The federal legislation is looking at recreational marijuana use and production. In August, we shared our concerns and considerations about the impact of legalization on public health and safety, policing and social supports with the federal Task Force on Marijuana Legalization and Regulation.
Since then, we have brought together subject matter experts from departments across The City to ensure local considerations are taken into account by the federal government as the new legislation is being developed.
At the November 3, 2016 Intergovernmental Affairs Committee public meeting, the Committee approved five main areas that we want the federal government to consider:
  1. Engage municipalities. We want cities like Calgary to be included in the conversation as legislation is being drafted and regulations developed.

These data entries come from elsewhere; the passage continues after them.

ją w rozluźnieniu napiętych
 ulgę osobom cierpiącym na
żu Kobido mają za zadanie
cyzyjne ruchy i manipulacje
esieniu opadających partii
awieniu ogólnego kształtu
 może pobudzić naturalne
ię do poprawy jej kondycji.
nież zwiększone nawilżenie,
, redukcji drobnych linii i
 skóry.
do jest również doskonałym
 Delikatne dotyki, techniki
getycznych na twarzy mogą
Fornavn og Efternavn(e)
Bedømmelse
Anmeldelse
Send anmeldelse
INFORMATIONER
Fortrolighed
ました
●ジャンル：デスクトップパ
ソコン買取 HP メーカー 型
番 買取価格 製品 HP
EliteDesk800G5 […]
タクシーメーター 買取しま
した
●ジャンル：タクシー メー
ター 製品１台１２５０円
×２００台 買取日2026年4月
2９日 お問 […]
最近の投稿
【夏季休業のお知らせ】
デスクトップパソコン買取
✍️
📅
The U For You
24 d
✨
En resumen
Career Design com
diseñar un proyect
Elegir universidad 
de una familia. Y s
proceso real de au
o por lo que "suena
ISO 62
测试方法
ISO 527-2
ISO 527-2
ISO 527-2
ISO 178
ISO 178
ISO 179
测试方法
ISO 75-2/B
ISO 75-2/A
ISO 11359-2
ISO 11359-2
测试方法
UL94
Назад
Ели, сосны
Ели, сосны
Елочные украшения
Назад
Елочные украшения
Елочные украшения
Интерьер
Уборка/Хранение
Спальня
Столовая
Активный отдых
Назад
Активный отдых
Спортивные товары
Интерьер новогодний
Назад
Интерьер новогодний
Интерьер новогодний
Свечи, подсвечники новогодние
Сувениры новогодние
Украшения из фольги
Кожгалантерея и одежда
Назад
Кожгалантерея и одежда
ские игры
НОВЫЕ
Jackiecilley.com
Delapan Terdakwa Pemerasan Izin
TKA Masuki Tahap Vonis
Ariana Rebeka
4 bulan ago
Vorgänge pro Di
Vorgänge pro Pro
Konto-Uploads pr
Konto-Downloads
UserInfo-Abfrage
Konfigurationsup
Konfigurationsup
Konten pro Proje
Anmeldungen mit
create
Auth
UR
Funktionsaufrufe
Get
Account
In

  2. Give authority to each order of government. Municipal, provincial and federal governments will all play a role in regulating marijuana. The information we have gathered so far supports national or provincial oversight on licensing for production and distribution with local authorities maintaining control over the growing and selling of marijuana as well as nuisance factors like second-hand smoke.
  3. Restrict the growing of marijuana in people’s homes. Our priority is neighbourhood safety and ensuring a high quality of life for all Calgarians. As such, we want to ensure consideration is given to important factors like ventilation standards and property values. 
  4. Share federal tax revenues. When the federal and provincial governments are determining who should share in the revenues, we want to ensure that The City of Calgary can share in these revenues to help offset the costs to municipalities of marijuana legalization and regulation.
  5. Give municipalities time to develop and implement local regulations. Once regulation is announced, we need time to understand the new rules, engage with citizens, and create and implement regulations that will work best for Calgary.   
These areas will guide our ongoing input to the task force and federal government. We will continue to keep you informed about our engagement efforts in the lead-up to the federal government’s decision.